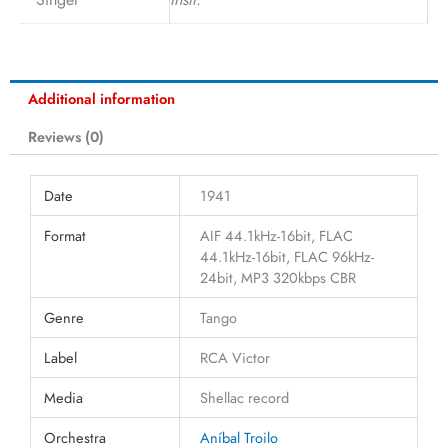
Additional information
Reviews (0)
Date
1941
Format
AIF 44.1kHz-16bit, FLAC
44.1kHz-16bit, FLAC 96kHz-
24bit, MP3 320kbps CBR
Genre
Tango
Label
RCA Victor
Media
Shellac record
Orchestra
Aníbal Troilo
== == ==
# Assignment:
Write out the data above in full and exactly, but not the pictures.

# Answer for this exercise:
Additional information
Reviews (0)
Date
1941
Format
AIF 44.1kHz-16bit, FLAC
44.1kHz-16bit, FLAC 96kHz-
24bit, MP3 320kbps CBR
Genre
Tango
Label
RCA Victor
Media
Shellac record
Orchestra
Aníbal Troilo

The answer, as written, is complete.